Association of Human FOS Promoter Variants with the Occurrence of Knee-Osteoarthritis in a Case Control Association Study
, Holger Kirsten 3,4,5,6,*,†, Annu Näkki 7,8, Dirk Pohlers 1,‡, Hansjörg Thude 9,§, Thorsten Eidner 10, Matthias Heinig 11, Korbinian Brand 2, Peter Ahnert 3,4 and Raimund W. Kinne 1Round 1
Reviewer 1 Report
In this study, Huber et al aimed to identify SNPs in the core promotors fo JUN and FOS and to analyse whether these SNPs associate with the occurence of RA or knee OA. The data obtained from a German cohort should be validated in a Finnish cohort.

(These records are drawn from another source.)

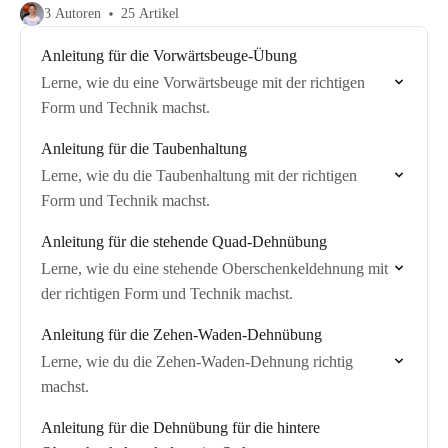
3 Autoren
25 Artikel
Anleitung für die Vorwärtsbeuge-Übung
Lerne, wie du eine Vorwärtsbeuge mit der richtigen
Form und Technik machst.
Anleitung für die Taubenhaltung
Lerne, wie du die Taubenhaltung mit der richtigen
Form und Technik machst.
Anleitung für die stehende Quad-Dehnübung
Lerne, wie du eine stehende Oberschenkeldehnung mit
der richtigen Form und Technik machst.
Anleitung für die Zehen-Waden-Dehnübung
Lerne, wie du die Zehen-Waden-Dehnung richtig
machst.
Anleitung für die Dehnübung für die hintere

The authors identified two SNPs in JUN and another two in the FOS promotor. By using luciferase reporter assays their functional relevance was characterized. Interestingly, one SNP in JUN caused significant downregulation while both SNPs in FOS significantly upregulated reporter gene expression. Finally, they could show that the homozygous genotype of FOS promotor SNPs indeed associates with knee OA but not RA. This results could be confirmed in the Finnish cohort.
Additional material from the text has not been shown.